* PROVIDED RECORDS *
☆ ☆ ☆ ☆ ☆ ☆ ☆

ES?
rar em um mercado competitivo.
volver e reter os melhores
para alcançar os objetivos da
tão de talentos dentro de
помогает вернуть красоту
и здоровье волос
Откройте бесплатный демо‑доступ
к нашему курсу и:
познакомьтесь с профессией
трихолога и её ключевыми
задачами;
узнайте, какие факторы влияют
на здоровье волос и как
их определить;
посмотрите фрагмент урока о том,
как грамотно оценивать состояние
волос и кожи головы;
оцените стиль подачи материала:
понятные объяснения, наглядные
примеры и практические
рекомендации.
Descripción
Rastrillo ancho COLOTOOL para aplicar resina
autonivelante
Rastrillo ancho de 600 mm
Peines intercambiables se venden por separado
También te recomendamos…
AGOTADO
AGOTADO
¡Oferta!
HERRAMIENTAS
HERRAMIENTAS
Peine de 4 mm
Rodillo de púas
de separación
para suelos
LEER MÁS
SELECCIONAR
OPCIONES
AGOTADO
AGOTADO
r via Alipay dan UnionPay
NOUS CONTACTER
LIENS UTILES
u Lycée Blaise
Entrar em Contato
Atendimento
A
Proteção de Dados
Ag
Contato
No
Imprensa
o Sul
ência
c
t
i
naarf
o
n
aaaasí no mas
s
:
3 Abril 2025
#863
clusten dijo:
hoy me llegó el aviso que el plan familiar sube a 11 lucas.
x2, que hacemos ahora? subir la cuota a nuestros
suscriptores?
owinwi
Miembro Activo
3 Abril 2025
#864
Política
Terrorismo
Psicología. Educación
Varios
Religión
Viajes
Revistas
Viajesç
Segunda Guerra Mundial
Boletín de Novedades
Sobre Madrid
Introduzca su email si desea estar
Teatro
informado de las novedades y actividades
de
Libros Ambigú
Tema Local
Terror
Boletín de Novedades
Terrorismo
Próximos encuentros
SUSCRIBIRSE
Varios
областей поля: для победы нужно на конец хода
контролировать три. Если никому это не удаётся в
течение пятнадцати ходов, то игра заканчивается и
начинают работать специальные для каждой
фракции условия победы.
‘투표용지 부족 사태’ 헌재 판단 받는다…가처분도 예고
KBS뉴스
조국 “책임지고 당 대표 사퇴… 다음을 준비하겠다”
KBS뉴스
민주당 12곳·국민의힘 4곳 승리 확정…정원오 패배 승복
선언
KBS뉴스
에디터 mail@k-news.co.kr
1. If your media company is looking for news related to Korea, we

☆ ☆ ☆ ☆ ☆ ☆ ☆

* DIRECTIONS FOR THIS TASK *
Starting with the line with "контролировать три. Если" above and going on through the line with "에디터 mail@k-news.co.kr", transcribe every line exactly, both ends included, and add nothing.

* SOLUTION BELOW *
контролировать три. Если никому это не удаётся в
течение пятнадцати ходов, то игра заканчивается и
начинают работать специальные для каждой
фракции условия победы.
‘투표용지 부족 사태’ 헌재 판단 받는다…가처분도 예고
KBS뉴스
조국 “책임지고 당 대표 사퇴… 다음을 준비하겠다”
KBS뉴스
민주당 12곳·국민의힘 4곳 승리 확정…정원오 패배 승복
선언
KBS뉴스
에디터 mail@k-news.co.kr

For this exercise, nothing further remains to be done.